When you reach the records below, output every one exactly as written but leave out any pictures.

** Records supplied follows **

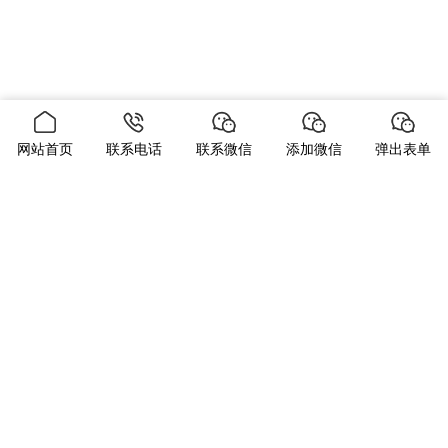
网站首页
联系电话
联系微信
添加微信
弹出表单
当前位置：
首页
客户案例
JCB 加氢站瞄准工作地点
JCB 加氢站瞄准工作地点
发布时间：2023-08-21
分类：
客户案例
浏览量：1649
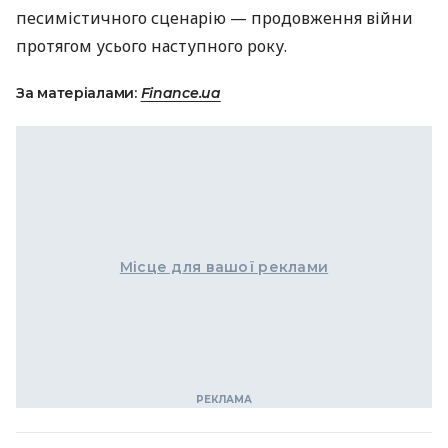
песимістичного сценарію — продовження війни
протягом усього наступного року.
За матеріалами:
Finance.ua
Місце для вашої реклами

** End of Records supplied **

The answer
网站首页
联系电话
联系微信
添加微信
弹出表单
当前位置：
首页
客户案例
JCB 加氢站瞄准工作地点
JCB 加氢站瞄准工作地点
发布时间：2023-08-21
分类：
客户案例
浏览量：1649
песимістичного сценарію — продовження війни
протягом усього наступного року.
За матеріалами:
Finance.ua
Місце для вашої реклами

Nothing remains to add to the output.